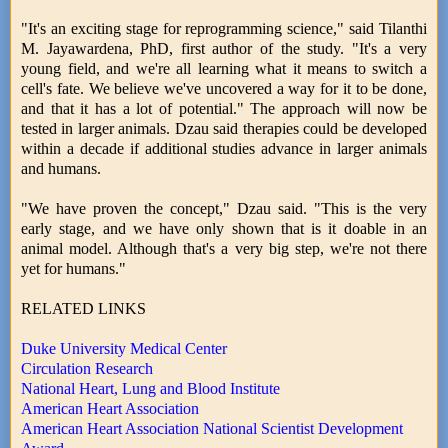
"It's an exciting stage for reprogramming science," said Tilanthi
M. Jayawardena, PhD, first author of the study. "It's a very
young field, and we're all learning what it means to switch a
cell's fate. We believe we've uncovered a way for it to be done,
and that it has a lot of potential." The approach will now be
tested in larger animals. Dzau said therapies could be developed
within a decade if additional studies advance in larger animals
and humans.
"We have proven the concept," Dzau said. "This is the very
early stage, and we have only shown that is it doable in an
animal model. Although that's a very big step, we're not there
yet for humans."
RELATED LINKS
Duke University Medical Center
Circulation Research
National Heart, Lung and Blood Institute
American Heart Association
American Heart Association National Scientist Development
● ● ● ●
What to do ::
Repeat each line of the material, unaltered, from the first through the line with "cell's fate. We", and include no pictures.

Answer to this problem ::
"It's an exciting stage for reprogramming science," said Tilanthi
M. Jayawardena, PhD, first author of the study. "It's a very
young field, and we're all learning what it means to switch a
cell's fate. We believe we've uncovered a way for it to be done,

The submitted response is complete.